### Records to use

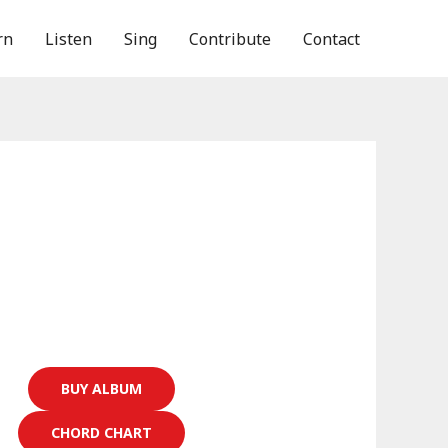
rn
Listen
Sing
Contribute
Contact
BUY ALBUM
CHORD CHART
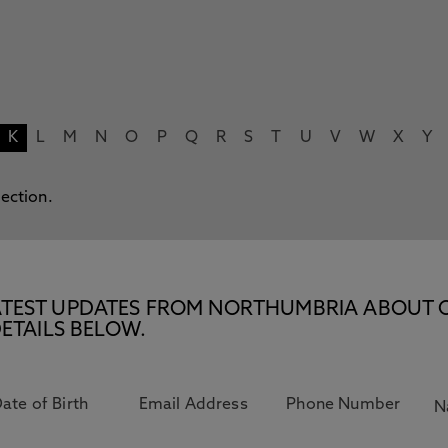
K
L
M
N
O
P
Q
R
S
T
U
V
W
X
Y
lection.
E LATEST UPDATES FROM NORTHUMBRIA ABOUT 
ETAILS BELOW.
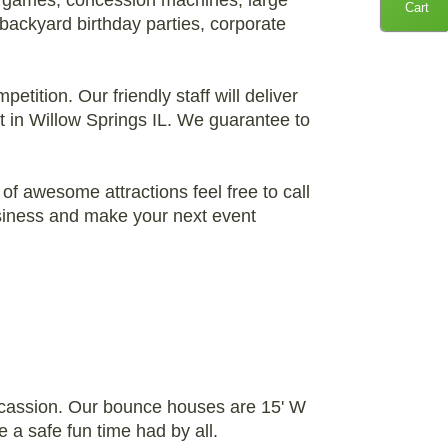
l games, concession machines, large
Cart
 backyard birthday parties, corporate
etition. Our friendly staff will deliver
t in Willow Springs IL. We guarantee to
of awesome attractions feel free to call
business and make your next event
occassion. Our bounce houses are 15' W
e a safe fun time had by all.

### Task
Only the text of the records belongs in your answer, repeated exactly; the pictures stay out.

### Answer area
rn
Listen
Sing
Contribute
Contact
BUY ALBUM
CHORD CHART
K
L
M
N
O
P
Q
R
S
T
U
V
W
X
Y
lection.
E LATEST UPDATES FROM NORTHUMBRIA ABOUT 
ETAILS BELOW.
l games, concession machines, large
Cart
 backyard birthday parties, corporate
etition. Our friendly staff will deliver
t in Willow Springs IL. We guarantee to
of awesome attractions feel free to call
business and make your next event
occassion. Our bounce houses are 15' W
e a safe fun time had by all.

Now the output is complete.